Lezeanne is philosophical about her future. “Yes, the stable has grown and winners have come, but at the same time feed, transport and wages have doubled while the stakes have halved with the advent of Covid. I’ve had to choose between my children, who need me now more than ever, or racing on in a volatile time with no improvements in sight. Running a stable is all-consuming. You do it whole-heartedly or don’t do it at all.”

Lezeanne is applying for visas now, sizing up employment opportunities abroad, but looking to travel first. “Call it a sabbatical if you wish, but I’m going to travel for a while. This may require that we go to Albania first in order to get easier access elsewhere, but I will do that if I have to.”

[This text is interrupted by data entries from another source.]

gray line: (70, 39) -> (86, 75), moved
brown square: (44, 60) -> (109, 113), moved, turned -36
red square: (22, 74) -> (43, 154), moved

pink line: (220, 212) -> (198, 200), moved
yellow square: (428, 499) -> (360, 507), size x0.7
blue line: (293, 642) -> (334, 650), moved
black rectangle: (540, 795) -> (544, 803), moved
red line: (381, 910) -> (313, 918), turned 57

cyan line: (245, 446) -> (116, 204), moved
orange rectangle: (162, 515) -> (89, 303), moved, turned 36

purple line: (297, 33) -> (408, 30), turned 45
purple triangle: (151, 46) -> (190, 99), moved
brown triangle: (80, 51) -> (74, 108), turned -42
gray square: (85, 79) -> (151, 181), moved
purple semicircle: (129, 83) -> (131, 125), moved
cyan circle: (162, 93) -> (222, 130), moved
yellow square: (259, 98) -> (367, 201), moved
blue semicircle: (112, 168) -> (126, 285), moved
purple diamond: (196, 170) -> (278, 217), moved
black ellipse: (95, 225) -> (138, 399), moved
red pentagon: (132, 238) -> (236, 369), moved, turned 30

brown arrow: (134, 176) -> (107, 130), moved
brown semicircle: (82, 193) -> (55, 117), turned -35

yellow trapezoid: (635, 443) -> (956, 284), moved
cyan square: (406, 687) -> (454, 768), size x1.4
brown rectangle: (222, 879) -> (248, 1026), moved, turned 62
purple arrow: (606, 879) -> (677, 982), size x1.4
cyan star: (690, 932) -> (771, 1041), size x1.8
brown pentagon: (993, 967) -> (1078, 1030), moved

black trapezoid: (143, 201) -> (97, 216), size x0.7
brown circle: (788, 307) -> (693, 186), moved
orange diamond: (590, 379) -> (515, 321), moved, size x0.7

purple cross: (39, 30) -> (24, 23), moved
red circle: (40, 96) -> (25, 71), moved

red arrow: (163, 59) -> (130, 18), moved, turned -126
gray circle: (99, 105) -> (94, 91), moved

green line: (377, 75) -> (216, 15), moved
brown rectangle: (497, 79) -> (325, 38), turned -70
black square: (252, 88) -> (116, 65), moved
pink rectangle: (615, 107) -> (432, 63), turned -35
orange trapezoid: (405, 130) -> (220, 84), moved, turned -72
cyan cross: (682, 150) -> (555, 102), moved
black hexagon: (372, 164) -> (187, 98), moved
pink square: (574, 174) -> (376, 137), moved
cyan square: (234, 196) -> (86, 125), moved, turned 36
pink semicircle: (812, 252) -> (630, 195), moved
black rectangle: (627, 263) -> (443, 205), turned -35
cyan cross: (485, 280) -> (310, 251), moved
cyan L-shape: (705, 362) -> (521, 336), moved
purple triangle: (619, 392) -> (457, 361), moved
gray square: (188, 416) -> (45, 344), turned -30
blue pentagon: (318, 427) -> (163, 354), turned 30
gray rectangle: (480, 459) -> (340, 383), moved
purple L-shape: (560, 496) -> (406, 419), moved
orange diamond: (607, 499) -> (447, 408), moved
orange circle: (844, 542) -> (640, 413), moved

She stressed: “I know that I will return to working with horses, because it’s not a job, it’s a calling. I will never do anything else.” And so, Lezeanne Forbes will undoubtedly return to her life’s work, but her talents are probably lost to her country of birth, forever.

I’m wondering, in closing off, and following the loss of many South Africans to other racing jurisdictions including a host of top jockeys and more recently trainers Mathew de Kock and Gary Alexander – how much more skills will drain from South Africa before things take a turn for the better?